#### WHAT IS REQUIRED
Take the lines below from the first through the one that contains "令和8年度 勿来図書館おはなし会" and copy them exactly.

#### MATERIAL SHOWN
╔══

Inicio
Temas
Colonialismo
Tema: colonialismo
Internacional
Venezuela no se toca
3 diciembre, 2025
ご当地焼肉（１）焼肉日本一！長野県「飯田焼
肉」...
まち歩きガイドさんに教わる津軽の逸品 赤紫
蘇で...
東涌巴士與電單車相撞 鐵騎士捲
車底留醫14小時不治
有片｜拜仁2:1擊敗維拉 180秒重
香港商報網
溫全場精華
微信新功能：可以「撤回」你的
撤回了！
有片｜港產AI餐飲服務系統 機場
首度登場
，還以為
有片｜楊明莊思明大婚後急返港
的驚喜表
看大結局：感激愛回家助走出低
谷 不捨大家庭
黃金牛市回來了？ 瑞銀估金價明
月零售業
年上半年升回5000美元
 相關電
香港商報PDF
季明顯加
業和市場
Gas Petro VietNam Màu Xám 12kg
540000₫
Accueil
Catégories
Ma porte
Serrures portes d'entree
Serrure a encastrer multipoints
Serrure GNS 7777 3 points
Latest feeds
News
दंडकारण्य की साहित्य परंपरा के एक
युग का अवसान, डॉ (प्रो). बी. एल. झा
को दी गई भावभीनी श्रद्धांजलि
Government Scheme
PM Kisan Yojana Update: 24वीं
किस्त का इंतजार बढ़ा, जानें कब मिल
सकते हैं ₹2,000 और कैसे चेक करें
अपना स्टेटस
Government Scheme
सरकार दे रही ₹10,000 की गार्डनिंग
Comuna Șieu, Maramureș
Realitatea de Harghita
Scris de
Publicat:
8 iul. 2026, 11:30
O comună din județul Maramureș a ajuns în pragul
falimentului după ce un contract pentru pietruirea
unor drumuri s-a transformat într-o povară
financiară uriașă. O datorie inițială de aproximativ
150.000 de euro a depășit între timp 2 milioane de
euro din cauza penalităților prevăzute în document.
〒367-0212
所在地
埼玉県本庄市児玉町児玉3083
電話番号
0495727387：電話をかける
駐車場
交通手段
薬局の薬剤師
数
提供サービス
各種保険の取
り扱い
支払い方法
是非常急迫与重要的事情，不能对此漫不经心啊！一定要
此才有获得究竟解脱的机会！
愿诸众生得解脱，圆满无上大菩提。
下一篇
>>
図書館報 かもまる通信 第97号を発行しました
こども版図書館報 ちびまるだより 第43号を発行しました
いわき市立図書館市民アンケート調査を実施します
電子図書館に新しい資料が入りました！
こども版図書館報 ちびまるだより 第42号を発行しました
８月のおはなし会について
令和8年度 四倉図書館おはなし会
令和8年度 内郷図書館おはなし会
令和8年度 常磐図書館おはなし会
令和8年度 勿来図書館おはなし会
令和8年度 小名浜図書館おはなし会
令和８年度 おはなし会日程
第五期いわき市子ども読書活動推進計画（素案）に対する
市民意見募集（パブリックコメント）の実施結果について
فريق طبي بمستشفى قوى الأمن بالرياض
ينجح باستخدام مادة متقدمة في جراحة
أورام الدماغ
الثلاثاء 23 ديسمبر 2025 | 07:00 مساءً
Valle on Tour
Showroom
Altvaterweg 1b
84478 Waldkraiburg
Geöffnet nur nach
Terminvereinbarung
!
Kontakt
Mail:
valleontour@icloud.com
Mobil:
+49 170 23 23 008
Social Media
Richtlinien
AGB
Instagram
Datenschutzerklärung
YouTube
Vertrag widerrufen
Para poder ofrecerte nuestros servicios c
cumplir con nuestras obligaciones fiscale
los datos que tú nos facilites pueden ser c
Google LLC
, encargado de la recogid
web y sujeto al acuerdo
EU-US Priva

╚══

#### RESULT OF THIS TASK
Inicio
Temas
Colonialismo
Tema: colonialismo
Internacional
Venezuela no se toca
3 diciembre, 2025
ご当地焼肉（１）焼肉日本一！長野県「飯田焼
肉」...
まち歩きガイドさんに教わる津軽の逸品 赤紫
蘇で...
東涌巴士與電單車相撞 鐵騎士捲
車底留醫14小時不治
有片｜拜仁2:1擊敗維拉 180秒重
香港商報網
溫全場精華
微信新功能：可以「撤回」你的
撤回了！
有片｜港產AI餐飲服務系統 機場
首度登場
，還以為
有片｜楊明莊思明大婚後急返港
的驚喜表
看大結局：感激愛回家助走出低
谷 不捨大家庭
黃金牛市回來了？ 瑞銀估金價明
月零售業
年上半年升回5000美元
 相關電
香港商報PDF
季明顯加
業和市場
Gas Petro VietNam Màu Xám 12kg
540000₫
Accueil
Catégories
Ma porte
Serrures portes d'entree
Serrure a encastrer multipoints
Serrure GNS 7777 3 points
Latest feeds
News
दंडकारण्य की साहित्य परंपरा के एक
युग का अवसान, डॉ (प्रो). बी. एल. झा
को दी गई भावभीनी श्रद्धांजलि
Government Scheme
PM Kisan Yojana Update: 24वीं
किस्त का इंतजार बढ़ा, जानें कब मिल
सकते हैं ₹2,000 और कैसे चेक करें
अपना स्टेटस
Government Scheme
सरकार दे रही ₹10,000 की गार्डनिंग
Comuna Șieu, Maramureș
Realitatea de Harghita
Scris de
Publicat:
8 iul. 2026, 11:30
O comună din județul Maramureș a ajuns în pragul
falimentului după ce un contract pentru pietruirea
unor drumuri s-a transformat într-o povară
financiară uriașă. O datorie inițială de aproximativ
150.000 de euro a depășit între timp 2 milioane de
euro din cauza penalităților prevăzute în document.
〒367-0212
所在地
埼玉県本庄市児玉町児玉3083
電話番号
0495727387：電話をかける
駐車場
交通手段
薬局の薬剤師
数
提供サービス
各種保険の取
り扱い
支払い方法
是非常急迫与重要的事情，不能对此漫不经心啊！一定要
此才有获得究竟解脱的机会！
愿诸众生得解脱，圆满无上大菩提。
下一篇
>>
図書館報 かもまる通信 第97号を発行しました
こども版図書館報 ちびまるだより 第43号を発行しました
いわき市立図書館市民アンケート調査を実施します
電子図書館に新しい資料が入りました！
こども版図書館報 ちびまるだより 第42号を発行しました
８月のおはなし会について
令和8年度 四倉図書館おはなし会
令和8年度 内郷図書館おはなし会
令和8年度 常磐図書館おはなし会
令和8年度 勿来図書館おはなし会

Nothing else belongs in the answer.